[Record set Boundary: Start]
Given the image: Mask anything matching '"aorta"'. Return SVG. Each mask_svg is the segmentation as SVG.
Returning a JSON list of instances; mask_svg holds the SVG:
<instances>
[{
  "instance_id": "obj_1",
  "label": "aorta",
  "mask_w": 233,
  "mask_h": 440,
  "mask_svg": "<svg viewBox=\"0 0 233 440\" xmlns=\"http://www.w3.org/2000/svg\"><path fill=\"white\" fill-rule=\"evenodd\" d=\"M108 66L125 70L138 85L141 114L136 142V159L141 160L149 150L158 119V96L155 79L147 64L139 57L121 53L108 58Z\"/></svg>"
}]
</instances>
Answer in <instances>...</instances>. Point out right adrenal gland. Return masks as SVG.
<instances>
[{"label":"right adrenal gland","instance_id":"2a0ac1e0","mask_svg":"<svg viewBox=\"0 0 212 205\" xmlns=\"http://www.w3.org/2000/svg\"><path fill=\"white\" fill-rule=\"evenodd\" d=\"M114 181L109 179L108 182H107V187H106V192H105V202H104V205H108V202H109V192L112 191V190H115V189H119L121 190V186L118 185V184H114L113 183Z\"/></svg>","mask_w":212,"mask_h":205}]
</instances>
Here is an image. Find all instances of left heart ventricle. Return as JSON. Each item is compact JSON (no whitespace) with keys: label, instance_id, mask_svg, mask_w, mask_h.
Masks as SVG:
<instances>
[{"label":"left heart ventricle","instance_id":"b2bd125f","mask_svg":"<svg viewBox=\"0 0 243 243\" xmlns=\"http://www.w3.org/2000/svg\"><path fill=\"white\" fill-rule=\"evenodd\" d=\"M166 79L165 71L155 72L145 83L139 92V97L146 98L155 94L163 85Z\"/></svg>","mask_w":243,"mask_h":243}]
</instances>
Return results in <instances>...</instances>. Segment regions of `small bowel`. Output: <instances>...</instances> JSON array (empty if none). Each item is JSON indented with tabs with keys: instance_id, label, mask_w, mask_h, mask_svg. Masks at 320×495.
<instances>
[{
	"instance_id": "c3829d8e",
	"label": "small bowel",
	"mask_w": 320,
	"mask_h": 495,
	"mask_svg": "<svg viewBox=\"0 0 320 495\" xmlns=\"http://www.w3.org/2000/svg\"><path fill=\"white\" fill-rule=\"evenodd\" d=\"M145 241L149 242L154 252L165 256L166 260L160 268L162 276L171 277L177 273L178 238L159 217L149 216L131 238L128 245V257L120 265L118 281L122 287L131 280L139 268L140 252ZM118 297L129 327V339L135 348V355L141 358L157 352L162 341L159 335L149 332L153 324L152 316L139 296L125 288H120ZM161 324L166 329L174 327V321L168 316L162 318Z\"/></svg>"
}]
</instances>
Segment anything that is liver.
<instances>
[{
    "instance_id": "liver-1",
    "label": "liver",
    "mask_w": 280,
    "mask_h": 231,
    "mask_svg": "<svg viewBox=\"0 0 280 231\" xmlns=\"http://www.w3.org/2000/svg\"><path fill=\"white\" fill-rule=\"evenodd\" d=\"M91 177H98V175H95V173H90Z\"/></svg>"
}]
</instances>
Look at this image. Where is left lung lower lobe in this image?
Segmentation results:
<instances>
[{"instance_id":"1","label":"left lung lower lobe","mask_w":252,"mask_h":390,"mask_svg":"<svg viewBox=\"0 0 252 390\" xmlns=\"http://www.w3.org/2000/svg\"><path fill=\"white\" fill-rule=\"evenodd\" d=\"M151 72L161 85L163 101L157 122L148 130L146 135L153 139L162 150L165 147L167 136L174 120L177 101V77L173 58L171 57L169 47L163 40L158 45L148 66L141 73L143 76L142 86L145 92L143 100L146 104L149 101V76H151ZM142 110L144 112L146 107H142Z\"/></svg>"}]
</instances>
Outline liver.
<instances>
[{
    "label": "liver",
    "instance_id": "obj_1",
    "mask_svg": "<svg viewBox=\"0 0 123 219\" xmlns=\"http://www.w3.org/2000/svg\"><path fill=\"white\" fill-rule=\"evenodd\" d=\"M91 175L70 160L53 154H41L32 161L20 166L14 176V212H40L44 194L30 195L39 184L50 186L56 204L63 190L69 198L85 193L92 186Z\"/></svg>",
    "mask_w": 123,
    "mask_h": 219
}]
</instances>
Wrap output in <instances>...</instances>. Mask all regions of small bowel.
[Record set Boundary: End]
◆ What needs to be done:
When the line containing "Look at this" is found in the records above, restate it and every later line word for word through the last one, and nothing more.

◆ Result of this task:
Look at this image. Where is left lung lower lobe in this image?
Segmentation results:
<instances>
[{"instance_id":"1","label":"left lung lower lobe","mask_w":252,"mask_h":390,"mask_svg":"<svg viewBox=\"0 0 252 390\" xmlns=\"http://www.w3.org/2000/svg\"><path fill=\"white\" fill-rule=\"evenodd\" d=\"M151 72L161 85L163 101L157 122L148 130L146 135L153 139L162 150L165 147L167 136L174 120L177 101V77L173 58L171 57L169 47L163 40L158 45L148 66L141 73L143 76L142 86L145 92L143 100L146 104L149 101V76H151ZM142 110L144 112L146 107H142Z\"/></svg>"}]
</instances>
Outline liver.
<instances>
[{
    "label": "liver",
    "instance_id": "obj_1",
    "mask_svg": "<svg viewBox=\"0 0 123 219\" xmlns=\"http://www.w3.org/2000/svg\"><path fill=\"white\" fill-rule=\"evenodd\" d=\"M91 175L70 160L53 154H41L32 161L20 166L14 176V212H40L44 194L30 195L39 184L50 186L56 204L63 190L69 198L85 193L92 186Z\"/></svg>",
    "mask_w": 123,
    "mask_h": 219
}]
</instances>
Wrap output in <instances>...</instances>. Mask all regions of small bowel.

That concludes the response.